Principle goal: to investigate existing data placement strategies and build a decision model to improve data placement strategies in enacting data-intensive workflow.
It is widely recognised that data-intensive methods are transforming the way research is conducted, as recognised in The Fourth Paradigm [2]. Challenges arise in handling large-scale data-intensive research that involve running computations across institutions and continents, where the data can be heterogeneous (e.g., relational database, XML, physical files from various filesystems such as HDFS, NFS) and scattered in geographically distributed locations. Dealing with the complexity and heterogeneity of these data requires carefully planned data management strategies.
This proposal focuses on one of the data management issues: data placement, and attempts to answer the following research questions.
- What are the decisions involved in data placement?
- What are the data properties that influence the decisions of data placement?
- How to assess the strategy in making these decisions?

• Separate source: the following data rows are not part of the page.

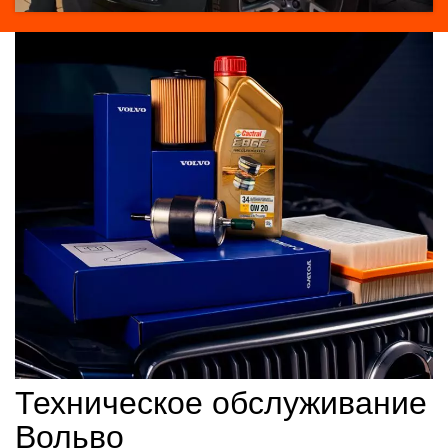
Техническое обслуживание
Вольво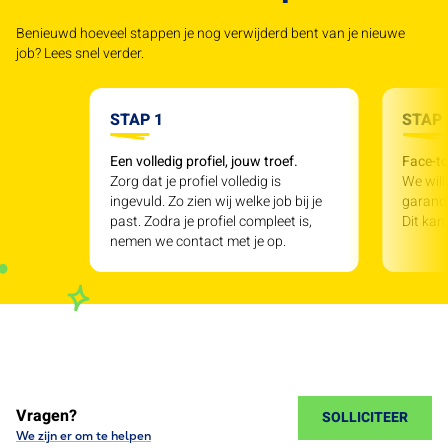
Benieuwd hoeveel stappen je nog verwijderd bent van je nieuwe
job? Lees snel verder.
STAP 1
STAP 
Een volledig profiel, jouw troef.
Face-to
Zorg dat je profiel volledig is
We will
ingevuld. Zo zien wij welke job bij je
garande
past. Zodra je profiel compleet is,
Dit kan
nemen we contact met je op.
Vragen?
SOLLICITEER
We zijn er om te helpen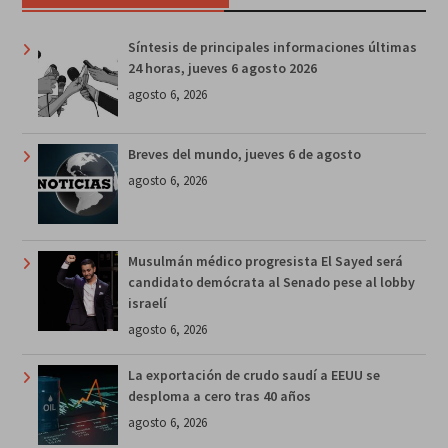
Síntesis de principales informaciones últimas
24 horas, jueves 6 agosto 2026
agosto 6, 2026
Breves del mundo, jueves 6 de agosto
agosto 6, 2026
Musulmán médico progresista El Sayed será
candidato demócrata al Senado pese al lobby
israelí
agosto 6, 2026
La exportación de crudo saudí a EEUU se
desploma a cero tras 40 años
agosto 6, 2026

You will study existing workflow systems (e.g. Kepler, Pegasus) or platforms that support large-scale data analysis (e.g. Apache Pig, Microsoft Dryad, Meandre) to establish the fundamental knowledge of data management related issues in handling data-intensive workflows, and construct a model to predict the performance of data placement decision. You will then test the model with workflows constructed from use real world use cases in an existing project called ADMIRE [1]. The challenge is to show how the variation of data placement strategies influences the execution performance of workflows. A successful project would devise a model to assist data placement decision that improves the performance of executing data-intensive workflows.